Still, there is reason to worry, and not only about what lies ahead, but about what is happening all around us, outside our little piece of land, which seems to be paradise – a desert oasis.
In the Middle East, the climate crisis is not a far-distant prospect, but something happening now and creating real damage. Temperatures of over 50 degrees Celsius (122F) have been recorded in the Persian Gulf, Iran, and southern Iraq, and experts think that the future could see temperatures of 60C (140F) or even higher. In the United Arab Emirates, like Israel, people can seek haven in air-conditioned buildings, but not so much in large sections of the region, where there is no steady supply of electricity or water to homes.
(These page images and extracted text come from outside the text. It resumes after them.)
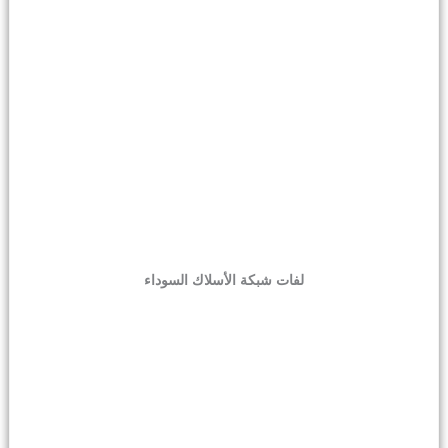
لفات شبكة الأسلاك السوداء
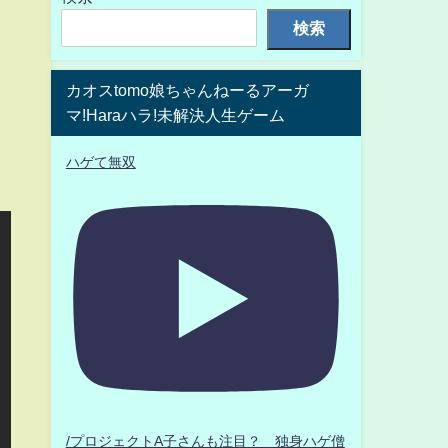
検索
カオスtomo娘ちゃんねーるアーガ
マ!Haraハラ!未解決人生ゲーム
ハゲて無双
/プロジェクトA子さんも注目？ 独身ハゲ僧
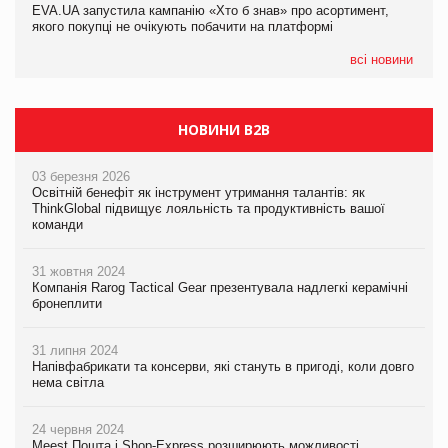
EVA.UA запустила кампанію «Хто б знав» про асортимент,
05.08.2026
якого покупці не очікують побачити на платформі
Мережа супермаркетів VARUS купує мережу магазинів
формату convenience store КОЛО: об’єднана компанія
налічуватиме 374 магазини
всі новини
НОВИНИ B2B
03 березня 2026
Освітній бенефіт як інструмент утримання талантів: як
ThinkGlobal підвищує лояльність та продуктивність вашої
команди
31 жовтня 2024
Компанія Rarog Tactical Gear презентувала надлегкі керамічні
бронеплити
31 липня 2024
Напівфабрикати та консерви, які стануть в пригоді, коли довго
нема світла
24 червня 2024
Meest Пошта і Shop-Express розширюють можливості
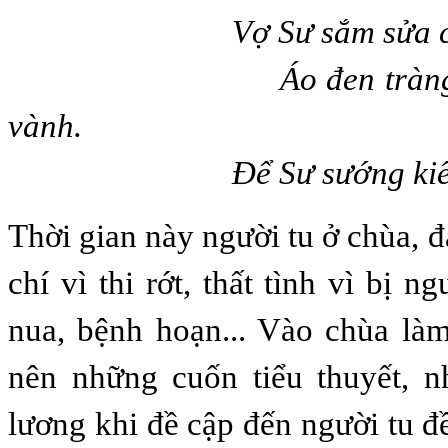
Vợ Sư sắm sửa cho
Áo đen tràng hạt, 
vành.
Để Sư sướng kiếp bàn
Thời gian này người tu ở chùa, đ
chí vì thi rớt, thất tình vì bị ng
nua, bệnh hoạn... Vào chùa là
nên những cuốn tiểu thuyết, n
lương khi đề cập đến người tu đ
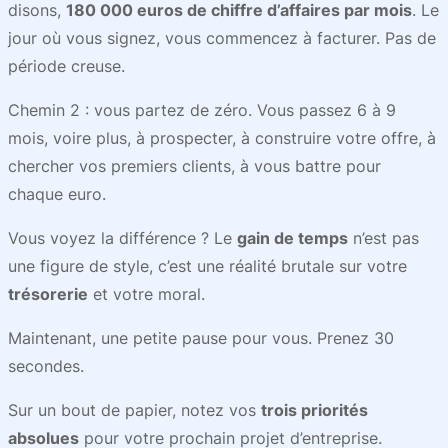
disons,
180 000 euros de chiffre d’affaires par mois
. Le
jour où vous signez, vous commencez à facturer. Pas de
période creuse.
Chemin 2 : vous partez de zéro. Vous passez 6 à 9
mois, voire plus, à prospecter, à construire votre offre, à
chercher vos premiers clients, à vous battre pour
chaque euro.
Vous voyez la différence ? Le
gain de temps
n’est pas
une figure de style, c’est une réalité brutale sur votre
trésorerie
et votre moral.
Maintenant, une petite pause pour vous. Prenez 30
secondes.
Sur un bout de papier, notez vos
trois priorités
absolues
pour votre prochain projet d’entreprise.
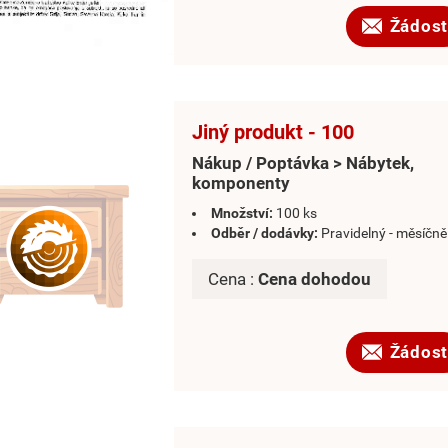
Žádost
Jiný produkt - 100
Nákup / Poptávka > Nábytek,
komponenty
Množství:
100 ks
Odběr / dodávky:
Pravidelný - měsíčně
Cena :
Cena dohodou
Žádost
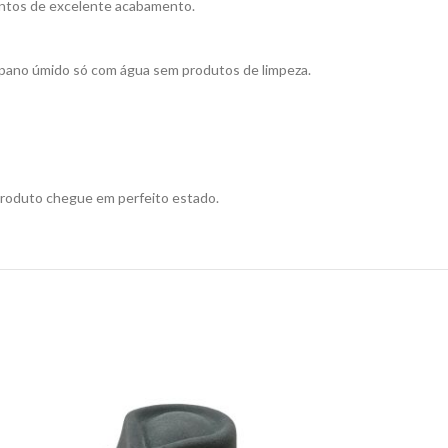
entos de excelente acabamento.
e pano úmido só com água sem produtos de limpeza.
produto chegue em perfeito estado.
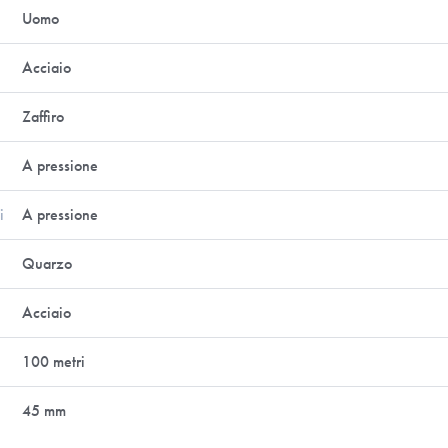
Uomo
Acciaio
Zaffiro
A pressione
i
A pressione
Quarzo
Acciaio
100 metri
45 mm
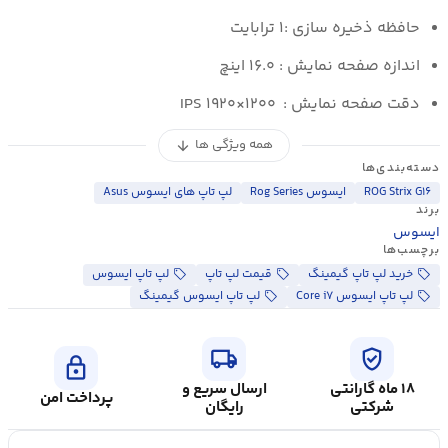
حافظه ذخیره سازی :۱ ترابایت
اندازه صفحه نمایش : ۱۶.۰ اینچ
دقت صفحه نمایش : IPS ۱۹۲۰×۱۲۰۰
همه ویژگی ها
arrow_downward
دسته‌بندی‌ها
ROG Strix G۱۶
ایسوس Rog Series
لپ تاپ های ایسوس Asus
برند
ایسوس
برچسب‌ها
خرید لپ تاپ گیمینگ
قیمت لپ تاپ
لپ تاپ ایسوس
لپ تاپ ایسوس Core i۷
لپ تاپ ایسوس گیمینگ
local_shipping
verified_user
lock
۱۸ ماه گارانتی
ارسال سریع و
پرداخت امن
شرکتی
رایگان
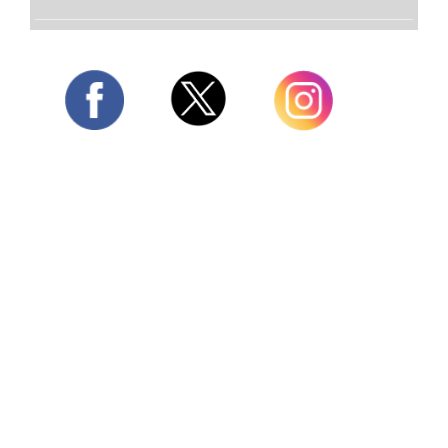
Twitter
Facebook
Instagram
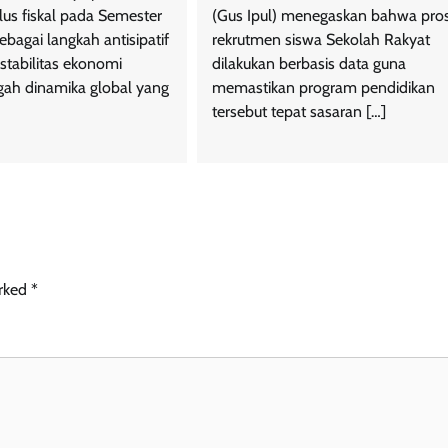
lus fiskal pada Semester
(Gus Ipul) menegaskan bahwa pro
ebagai langkah antisipatif
rekrutmen siswa Sekolah Rakyat
stabilitas ekonomi
dilakukan berbasis data guna
ngah dinamika global yang
memastikan program pendidikan
tersebut tepat sasaran […]
arked
*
In the not-too-distant future large parts of the region will become unlivable for humans, forcing millions to abandon their homes and migrate north in search of other places to live, food, and work.
In our region, water is becoming a scarce and precious resource. The long-term droughts combine with heat waves to dry up the rivers and water reservoirs on which much of the region’s population depend. In Syria, weather disasters have led to economic distress that led to a bloody civil war in which half a million Syrian citizens lost their homes. The future isn’t looking bright for those who survived the war and stayed in the country, either.
Egypt, below the Nile, is no longer able to depend on the river like it used to. In addition to the climate damage, Ethiopia has built the Renaissance Dam near the source of the water, prompting Egypt to threaten war for fear that the dam would hurt the amount of water that flows into the Nile, depriving 100 million Egyptians of their potable water.
Jordan, Israel’s neighbor, is also in greater distress than it has ever been. The refugees from Syria and those from Iraq who preceded them have increased Jordan’s population from 7 million to 11 million. Jordan constantly faces shortages of water, and heat waves are increasing that shortage because they are drying up the kingdom’s reservoirs.
This crisis situation applies to most of the countries in the region, from Yemen to Iran to Oman and Lebanon.
The Middle East is turning into a disaster area, due in part to actions by humans, oppressive, corrupt, and failed regimes, but also in part due to climate change fallout.
This reality gives Israel an opportunity to anchor its status in the region as a leading nation, technologically as well as militarily, and help its allies with water supply and advanced technology. But the crisis itself is beyond Israel’s powers to contain, so it must be on guard in light of the possible instability in many Arab nations, which could affect what happens on our borders. Either way, we are no longer a villa in the jungle, but an oasis in the heart of the desert.